Le Yémen compte une centaine de hammams. Un tiers d’entre eux sont situés à Sanaa, les autres sont répartis entre les différentes villes des hauts plateaux, ce qui correspond aux régions chiites zaïdites. Ailleurs, les établissements ont pratiquement tous disparu. L’existence de hammams au Yémen n’est attestée qu’à partir du IXe siècle. Ni les fouilles archéologiques ni les sources écrites n’ont révélé de quelconques aménagements de bains publics dans les royaumes antiques du pays. Le hammam yéménite, pour partie édifié au-dessous du niveau du sol, est un bâtiment qui n’attire guère le regard. Rien ne le distingue, si ce n’est, à côté d’une étroite porte d’entrée, l’affichage des jours d’ouverture ou de modestes coupoles sur le toit.
Tous les hammams suivent une même typologie. Ils se composent de trois parties qui se succèdent selon un plan linéaire. Une première partie fraîche est constituée par un agencement variable de plusieurs pièces. Elle est suivie d’un espace tiède et d’un autre chaud qui répondent à une division tripartite. Dans ce dernier règne une chaleur forte et sèche qu’atténue un peu de vapeur provoquée par l’évaporation d’eau répandue sur le sol.

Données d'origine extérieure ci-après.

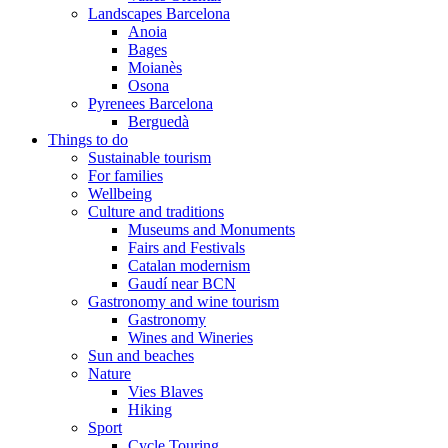
Landscapes Barcelona
Anoia
Bages
Moianès
Osona
Pyrenees Barcelona
Berguedà
Things to do
Sustainable tourism
For families
Wellbeing
Culture and traditions
Museums and Monuments
Fairs and Festivals
Catalan modernism
Gaudí near BCN
Gastronomy and wine tourism
Gastronomy
Wines and Wineries
Sun and beaches
Nature
Vies Blaves
Hiking
Sport
Cycle Touring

Ces hammams ont été édifiés à l’initiative d’hommes du pouvoir, imams, sultans ou notables, puis établis en fondation pieuse (waqf) au bénéfice de mosquées. Quant aux nouveaux, ils ont été construits par des entrepreneurs privés. Un certain nombre sont de véritables complexes balnéaires, des établissements doubles auxquels s’ajoute parfois une piscine ou un sauna.
Un apaisant parcours balnéaire
Un accès discret par une porte sans charme, une descente d’une dizaine de marches par un couloir coudé, nous voilà à l’entrée du vestiaire. Le baigneur ne saurait fouler les nattes qui recouvrent le sol sans avoir quitté ses chaussures. Il ajustera le pagne de bain tout en retirant un à un ses vêtements et en ayant pris soin de maintenir à l’abri des regards d’autrui la partie intime de son corps, de la taille au genou.
Puis il se rendra dans la partie chaude, dans la salle du milieu pour la première étape, la plus décisive du parcours balnéaire, c’est-à-dire l’échauffement du corps. Le baigneur va s’allonger tantôt sur le dos, tantôt sur le ventre, sur des dalles de basalte noir, chauffées par des galeries souterraines, tels les hypocaustes dans les bains romains. Au bout d’un quart d’heure, la sueur se met à perler. Le corps ruisselant de transpiration, la chaleur devenue étouffante, il est temps de passer dans un lieu plus tempéré, dans l’une des pièces de la partie médiane (awsat). C’est le moment de se faire frictionner au gant, lentement, méthodiquement, une partie du corps après l’autre, par un des garçons de bain, afin de faire peau neuve. Puis suivent savonnage et shampouinage, entrecoupés d’abondants rinçages avec l’eau tiède puisée dans l’une des vasques de la pièce.